2714. Find Shortest Path with K Hops 🔒

Description

You are given a positive integer n which is the number of nodes of a 0-indexed undirected weighted connected graph and a 0-indexed 2D array edges where edges[i] = [ui, vi, wi] indicates that there is an edge between nodes ui and vi with weight wi.

You are also given two nodes s and d, and a positive integer k, your task is to find the shortest path from s to d, but you can hop over at most k edges. In other words, make the weight of at most k edges 0 and then find the shortest path from s to d.

Return the length of the shortest path from s to d with the given condition.

 

Example 1:

Input: n = 4, edges = [[0,1,4],[0,2,2],[2,3,6]], s = 1, d = 3, k = 2
Output: 2
Explanation: In this example there is only one path from node 1 (the green node) to node 3 (the red node), which is (1->0->2->3) and the length of it is 4 + 2 + 6 = 12. Now we can make weight of two edges 0, we make weight of the blue edges 0, then we have 0 + 2 + 0 = 2. It can be shown that 2 is the minimum length of a path we can achieve with the given condition.

Example 2:

Input: n = 7, edges = [[3,1,9],[3,2,4],[4,0,9],[0,5,6],[3,6,2],[6,0,4],[1,2,4]], s = 4, d = 1, k = 2
Output: 6
Explanation: In this example there are 2 paths from node 4 (the green node) to node 1 (the red node), which are (4->0->6->3->2->1) and (4->0->6->3->1). The first one has the length 9 + 4 + 2 + 4 + 4 = 23, and the second one has the length 9 + 4 + 2 + 9 = 24. Now if we make weight of the blue edges 0, we get the shortest path with the length 0 + 4 + 2 + 0 = 6. It can be shown that 6 is the minimum length of a path we can achieve with the given condition.

Example 3:

Input: n = 5, edges = [[0,4,2],[0,1,3],[0,2,1],[2,1,4],[1,3,4],[3,4,7]], s = 2, d = 3, k = 1
Output: 3
Explanation: In this example there are 4 paths from node 2 (the green node) to node 3 (the red node), which are (2->1->3), (2->0->1->3), (2->1->0->4->3) and (2->0->4->3).
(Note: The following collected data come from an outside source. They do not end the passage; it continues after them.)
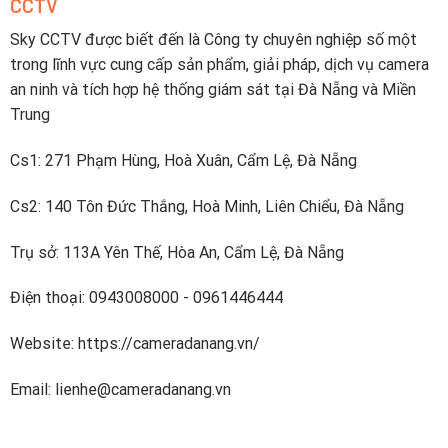
CCTV
sạc
lên
nhanh
điện
dưới
Sky CCTV được biết đến là Công ty chuyên nghiệp số một
thoại
2
trong lĩnh vực cung cấp sản phẩm, giải pháp, dịch vụ camera
tiếng
an ninh và tích hợp hệ thống giám sát tại Đà Nẵng và Miền
Trung
Cs1: 271 Phạm Hùng, Hoà Xuân, Cẩm Lệ, Đà Nẵng
Cs2: 140 Tôn Đức Thắng, Hoà Minh, Liên Chiểu, Đà Nẵng
Trụ sở: 113A Yên Thế, Hòa An, Cẩm Lệ, Đà Nẵng
Điện thoại: 0943008000 - 0961446444
Website: https://cameradanang.vn/
Email: lienhe@cameradanang.vn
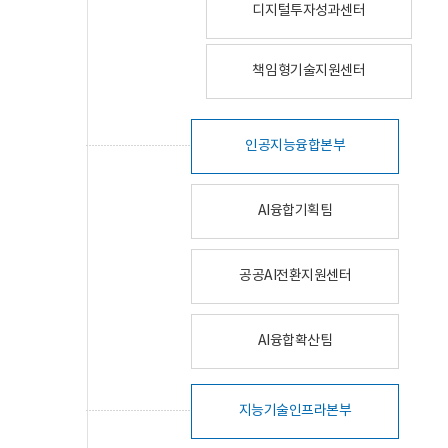
디지털투자성과센터
책임형기술지원센터
인공지능융합본부
AI융합기획팀
공공AI전환지원센터
AI융합확산팀
지능기술인프라본부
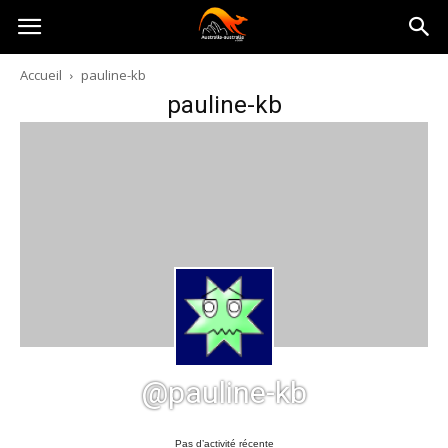
Australia-
Accueil
pauline-kb
pauline-kb
australie.com
@pauline-kb
Pas d’activité récente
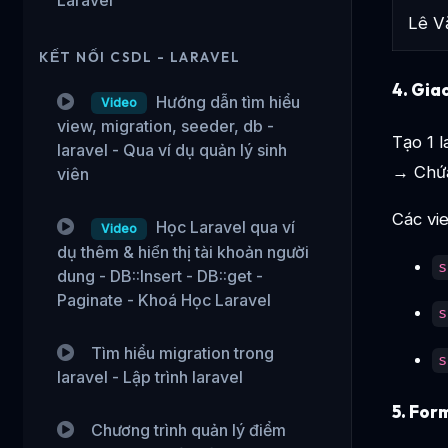
Lê V
KẾT NỐI CSDL - LARAVEL
4.
Giao
Hướng dẫn tìm hiểu
Video
view, migration, seeder, db -
Tạo 1 
laravel - Qua ví dụ quản lý sinh
→ Chứa
viên
Các vi
Học Laravel qua ví
Video
dụ thêm & hiển thị tài khoản người
s
dung - DB::Insert - DB::get -
Paginate - Khoá Học Laravel
s
Tìm hiểu migration trong
s
laravel - Lập trình laravel
5.
Form
Chương trình quản lý điểm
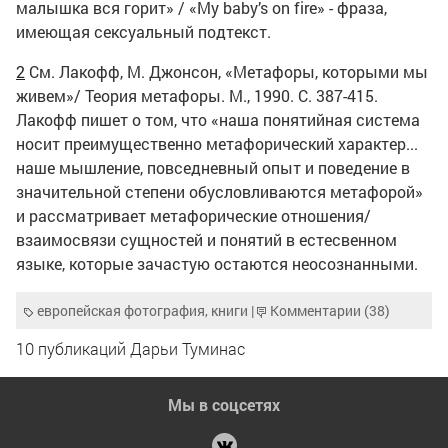
малышка вся горит» / «My baby’s on fire» - фраза,
имеющая сексуальный подтекст.
2
См. Лакофф, М. Джонсон, «Метафоры, которыми мы
живем»/ Теория метафоры. М., 1990. С. 387-415.
Лакофф пишет о том, что «наша понятийная система
носит преимущественно метафорический характер...
наше мышление, повседневный опыт и поведение в
значительной степени обусловливаются метафорой»
и рассматривает метафорические отношения/
взаимосвязи сущностей и понятий в естесвенном
языке, которые зачастую остаются неосознанными.
европейская фотография
,
книги
|
Комментарии (38)
10 публикаций Дарьи Туминас
Мы в соцсетях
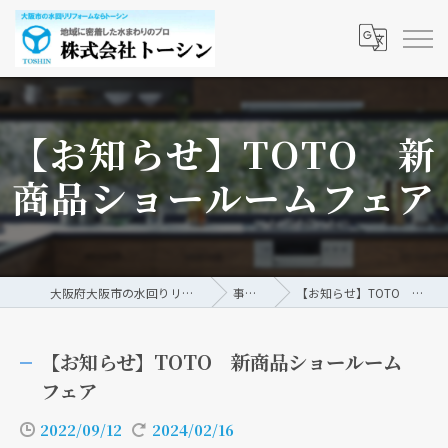
【お知らせ】TOTO 新
商品ショールームフェア
大阪府大阪市の水回りリフォームなら株式会社トーシン
事例/ブログ
【お知らせ】TOTO 新商品ショールームフェア
【お知らせ】TOTO 新商品ショールーム
フェア
2022/09/12
2024/02/16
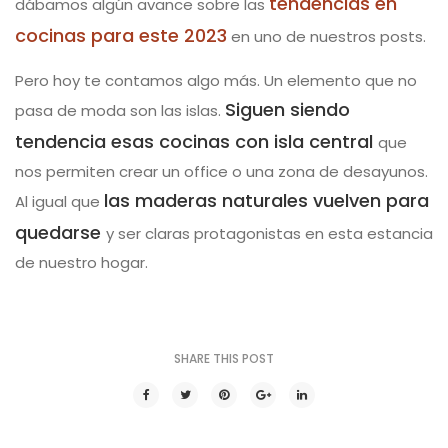
tendencias en
dábamos algún avance sobre las
cocinas para este 2023
en uno de nuestros posts.
Pero hoy te contamos algo más. Un elemento que no
Siguen siendo
pasa de moda son las islas.
tendencia esas cocinas con isla central
que
nos permiten crear un office o una zona de desayunos.
las maderas naturales vuelven para
Al igual que
quedarse
y ser claras protagonistas en esta estancia
de nuestro hogar.
SHARE THIS POST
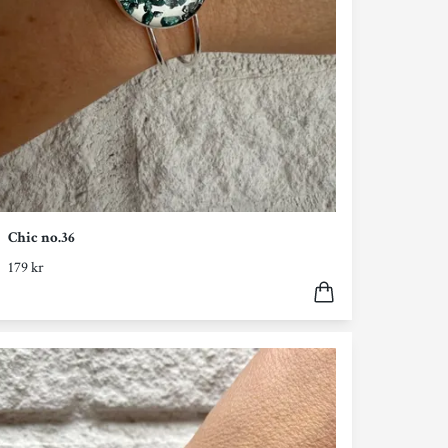
Chic no.36
179 kr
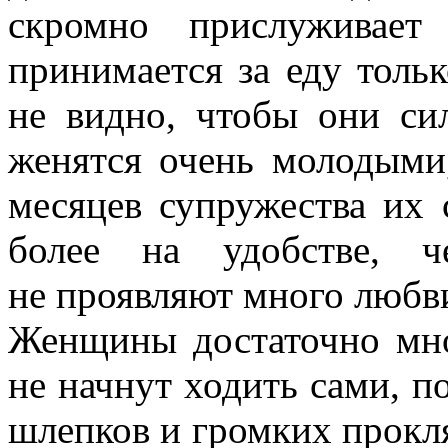
скромно прислуживает
принимается за еду тольк
не видно, чтобы они си
женятся очень молодыми
месяцев супружества их
более на удобстве, 
не проявляют много любв
Женщины достаточно мно
не начнут ходить сами, п
шлепков и громких прокл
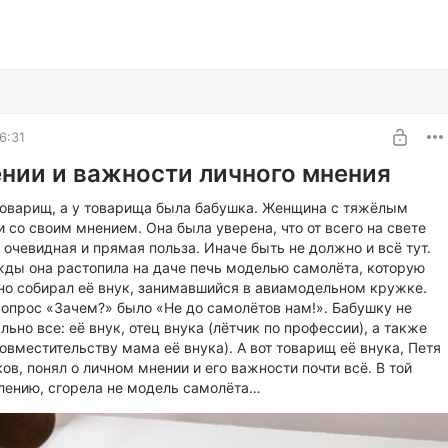
6:31
ении и важности личного мнения
товарищ, а у товарища была бабушка. Женщина с тяжёлым
 со своим мнением. Она была уверена, что от всего на свете
очевидная и прямая польза. Иначе быть не должно и всё тут.
жды она растопила на даче печь моделью самолёта, которую
рно собирал её внук, занимавшийся в авиамодельном кружке.
вопрос «Зачем?» было «Не до самолётов нам!». Бабушку не
льно все: её внук, отец внука (лётчик по профессии), а также
совместительству мама её внука). А вот товарищ её внука, Петя
ов, понял о личном мнении и его важности почти всё. В той
алению, сгорела не модель самолёта…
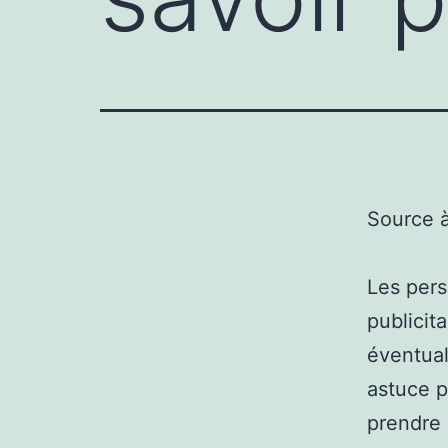
Source 
Les pers
publicit
éventual
astuce p
prendre 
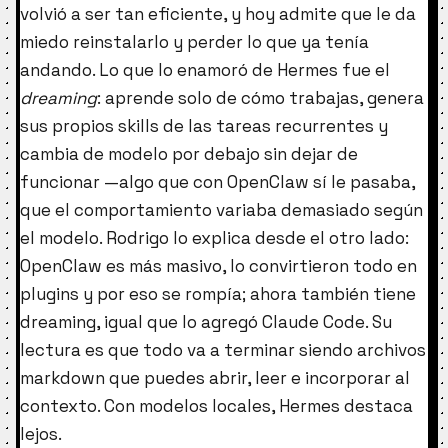
volvió a ser tan eficiente, y hoy admite que le da
miedo reinstalarlo y perder lo que ya tenía
andando. Lo que lo enamoró de Hermes fue el
dreaming
: aprende solo de cómo trabajas, genera
sus propios skills de las tareas recurrentes y
cambia de modelo por debajo sin dejar de
funcionar —algo que con OpenClaw sí le pasaba,
que el comportamiento variaba demasiado según
el modelo. Rodrigo lo explica desde el otro lado:
OpenClaw es más masivo, lo convirtieron todo en
plugins y por eso se rompía; ahora también tiene
dreaming, igual que lo agregó Claude Code. Su
lectura es que todo va a terminar siendo archivos
markdown que puedes abrir, leer e incorporar al
contexto. Con modelos locales, Hermes destaca
lejos.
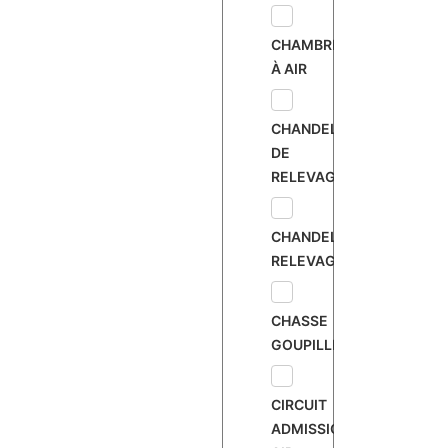
CHAMBRE
À AIR
CHANDELLE
DE
RELEVAGE
CHANDELLE
RELEVAGE
CHASSE
GOUPILLE
CIRCUIT
ADMISSION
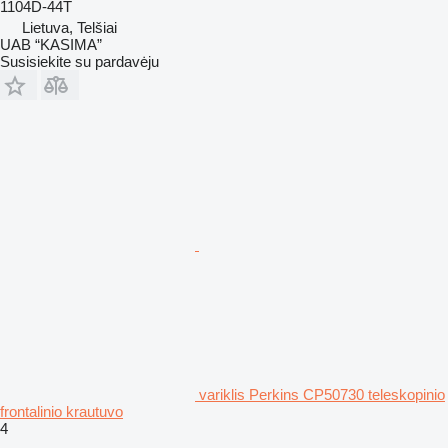
1104D-44T
Lietuva, Telšiai
UAB “KASIMA”
Susisiekite su pardavėju
variklis Perkins CP50730 teleskopinio
frontalinio krautuvo
4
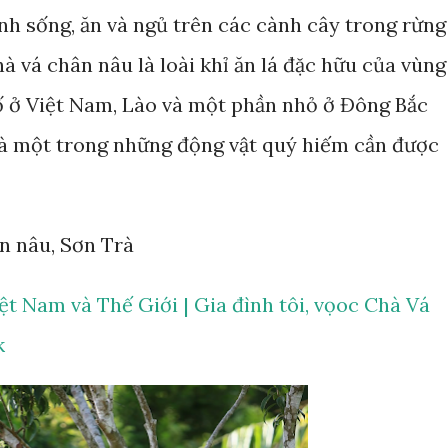
sinh sống, ăn và ngủ trên các cành cây trong rừng
à vá chân nâu là loài khỉ ăn lá đặc hữu của vùng
 ở Việt Nam, Lào và một phần nhỏ ở Đông Bắc
à một trong những động vật quý hiếm cần được
ân nâu, Sơn Trà
ệt Nam và Thế Giới | Gia đình tôi, vọoc Chà Vá
k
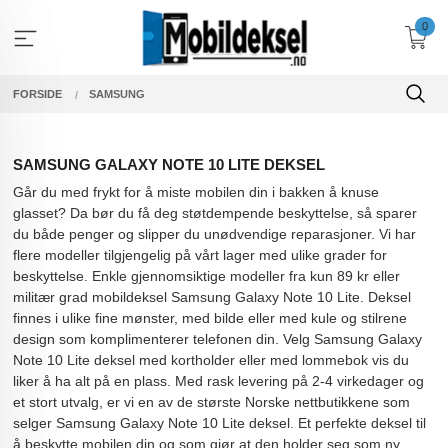
Gå
0
til
innholdet
FORSIDE
SAMSUNG
SAMSUNG GALAXY NOTE 10 LITE DEKSEL
Går du med frykt for å miste mobilen din i bakken å knuse
glasset? Da bør du få deg støtdempende beskyttelse, så sparer
du både penger og slipper du unødvendige reparasjoner. Vi har
flere modeller tilgjengelig på vårt lager med ulike grader for
beskyttelse. Enkle gjennomsiktige modeller fra kun 89 kr eller
militær grad mobildeksel Samsung Galaxy Note 10 Lite. Deksel
finnes i ulike fine mønster, med bilde eller med kule og stilrene
design som komplimenterer telefonen din. Velg Samsung Galaxy
Note 10 Lite deksel med kortholder eller med lommebok vis du
liker å ha alt på en plass. Med rask levering på 2-4 virkedager og
et stort utvalg, er vi en av de største Norske nettbutikkene som
selger Samsung Galaxy Note 10 Lite deksel. Et perfekte deksel til
å beskytte mobilen din og som gjør at den holder seg som ny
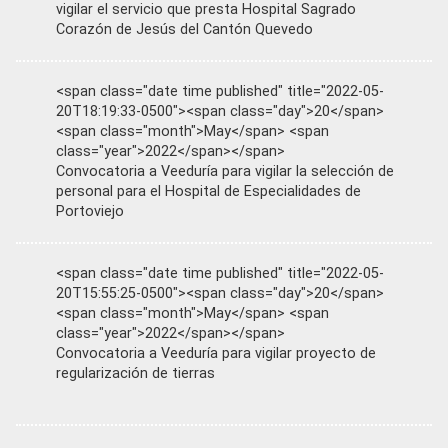
vigilar el servicio que presta Hospital Sagrado
Corazón de Jesús del Cantón Quevedo
<span class="date time published" title="2022-05-
20T18:19:33-0500"><span class="day">20</span>
<span class="month">May</span> <span
class="year">2022</span></span>
Convocatoria a Veeduría para vigilar la selección de
personal para el Hospital de Especialidades de
Portoviejo
<span class="date time published" title="2022-05-
20T15:55:25-0500"><span class="day">20</span>
<span class="month">May</span> <span
class="year">2022</span></span>
Convocatoria a Veeduría para vigilar proyecto de
regularización de tierras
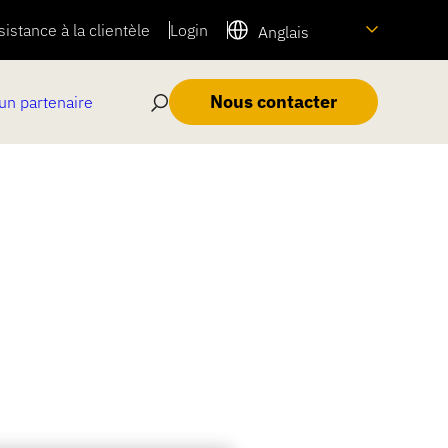
sistance à la clientèle
Login
Anglais
Nous contacter
un partenaire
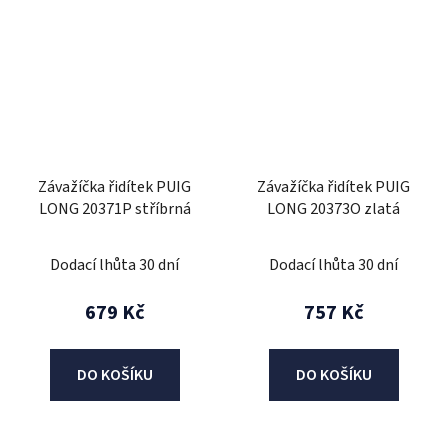
Závažíčka řidítek PUIG
Závažíčka řidítek PUIG
LONG 20371P stříbrná
LONG 20373O zlatá
Dodací lhůta 30 dní
Dodací lhůta 30 dní
679 Kč
757 Kč
DO KOŠÍKU
DO KOŠÍKU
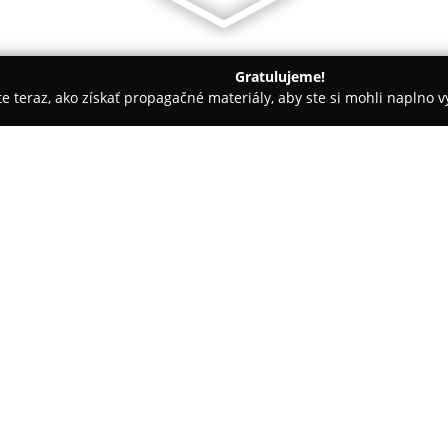
Gratulujeme!
ite teraz, ako získať propagačné materiály, aby ste si mohli naplno 
Blonde Brunette - požičovňa svadobných a spoločenských šiat
bných a spoločenských
O spoločnosti:
Blonde Brunette
so sídlom v B
svadobných a spoločenských ši
modelmi od renomovaných svet
produkciou, pričom šaty sú z
spracovaním. Klientky tu majú
spoločenské príležitosti vrátan
galavečerov a ďalších významný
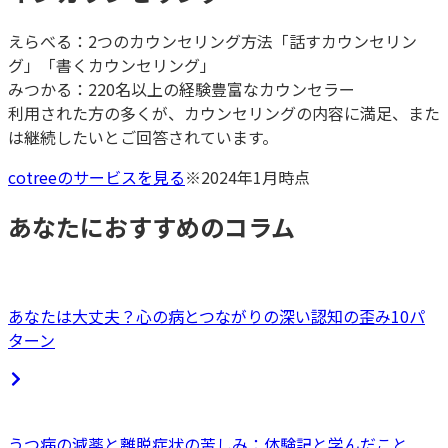
えらべる：2つのカウンセリング方法「話すカウンセリン
グ」「書くカウンセリング」
みつかる：220名以上の経験豊富なカウンセラー
利用された方の多くが、カウンセリングの内容に満足、また
は継続したいとご回答されています。
cotreeのサービスを見る
※2024年1月時点
あなたにおすすめのコラム
あなたは大丈夫？心の病とつながりの深い認知の歪み10パ
ターン
うつ病の減薬と離脱症状の苦しみ：体験記と学んだこと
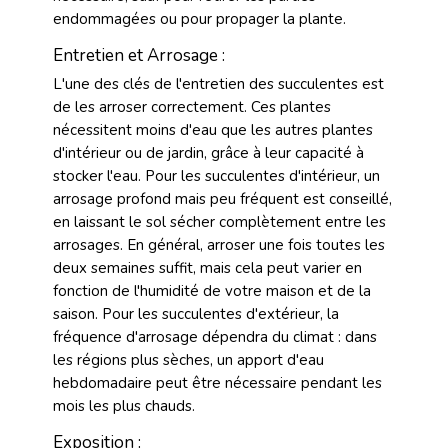
endommagées ou pour propager la plante.
Entretien et Arrosage :
L'une des clés de l'entretien des succulentes est
de les arroser correctement. Ces plantes
nécessitent moins d'eau que les autres plantes
d'intérieur ou de jardin, grâce à leur capacité à
stocker l'eau. Pour les succulentes d'intérieur, un
arrosage profond mais peu fréquent est conseillé,
en laissant le sol sécher complètement entre les
arrosages. En général, arroser une fois toutes les
deux semaines suffit, mais cela peut varier en
fonction de l'humidité de votre maison et de la
saison. Pour les succulentes d'extérieur, la
fréquence d'arrosage dépendra du climat : dans
les régions plus sèches, un apport d'eau
hebdomadaire peut être nécessaire pendant les
mois les plus chauds.
Exposition :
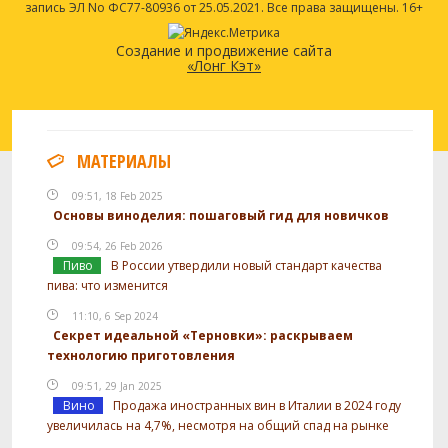
запись ЭЛ No ФС77-80936 от 25.05.2021. Все права защищены. 16+
Создание и продвижение сайта
«Лонг Кэт»
МАТЕРИАЛЫ
09:51, 18 Feb 2025
Основы виноделия: пошаговый гид для новичков
09:54, 26 Feb 2026
Пиво
В России утвердили новый стандарт качества
пива: что изменится
11:10, 6 Sep 2024
Секрет идеальной «Терновки»: раскрываем
технологию приготовления
09:51, 29 Jan 2025
Вино
Продажа иностранных вин в Италии в 2024 году
увеличилась на 4,7%, несмотря на общий спад на рынке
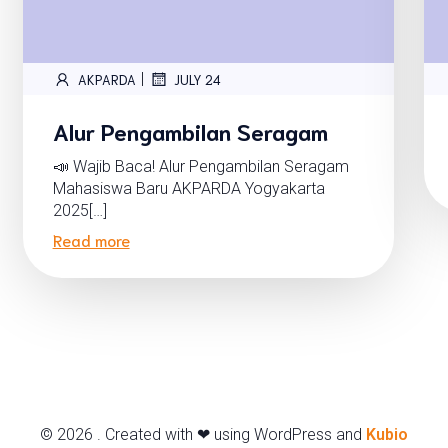
|
AKPARDA
JULY 24
Alur Pengambilan Seragam
📣 Wajib Baca! Alur Pengambilan Seragam
Mahasiswa Baru AKPARDA Yogyakarta
2025[…]
Read more
© 2026 . Created with ❤ using WordPress and
Kubio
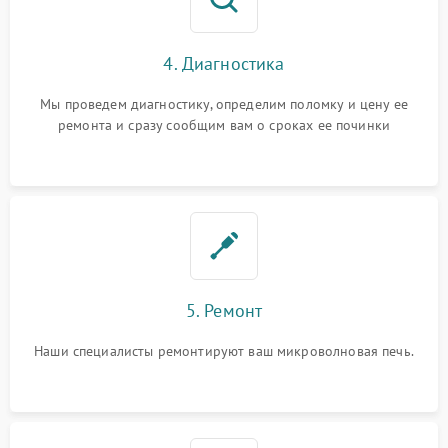
4. Диагностика
Мы проведем диагностику, определим поломку и цену ее
ремонта и сразу сообщим вам о сроках ее починки
5. Ремонт
Наши специалисты ремонтируют ваш микроволновая печь.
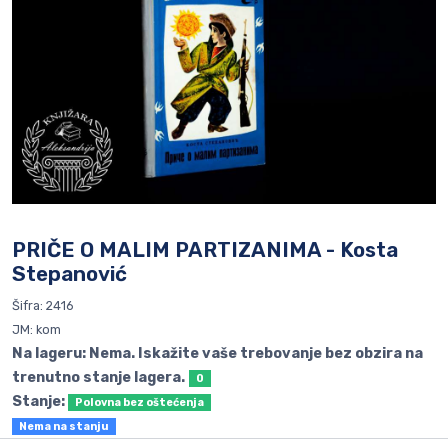
PRIČE O MALIM PARTIZANIMA - Kosta
Stepanović
Šifra: 2416
JM: kom
Na lageru: Nema. Iskažite vaše trebovanje bez obzira na
trenutno stanje lagera.
0
Stanje:
Polovna bez oštećenja
Nema na stanju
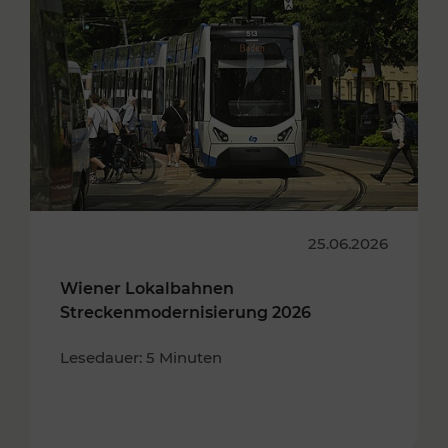
25.06.2026
Wiener Lokalbahnen
Streckenmodernisierung 2026
Lesedauer: 5 Minuten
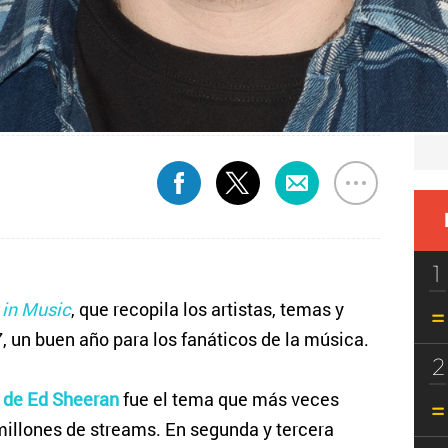
1
 in Music
, que recopila los artistas, temas y
un buen año para los fanáticos de la música.
2
' de Ed Sheeran
fue el tema que más veces
millones de streams. En segunda y tercera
The first two have the length 4 + 4 = 1 + 3 + 4 = 8, the third one has the length 4 + 3 + 2 + 7 = 16 and the last one has the length 1 + 2 + 7 = 10. Now if we make weight of the blue edge 0, we get the shortest path with the length 1 + 2 + 0 = 3. It can be shown that 3 is the minimum length of a path we can achieve with the given condition.

 

Constraints:

• 2 <= n <= 500
• n - 1 <= edges.length <= min(104, n * (n - 1) / 2)
• edges[i].length = 3
• 0 <= edges[i][0], edges[i][1] <= n - 1
• 1 <= edges[i][2] <= 106
• 0 <= s, d, k <= n - 1
• s != d
• The input is generated such that the graph is connected and has no repeated edges or self-loops

Solutions

Solution 1: Dijkstra Algorithm

First, we construct a graph \(g\) based on the given edges, where \(g[u]\) represents all neighboring nodes of node \(u\) and their corresponding edge weights.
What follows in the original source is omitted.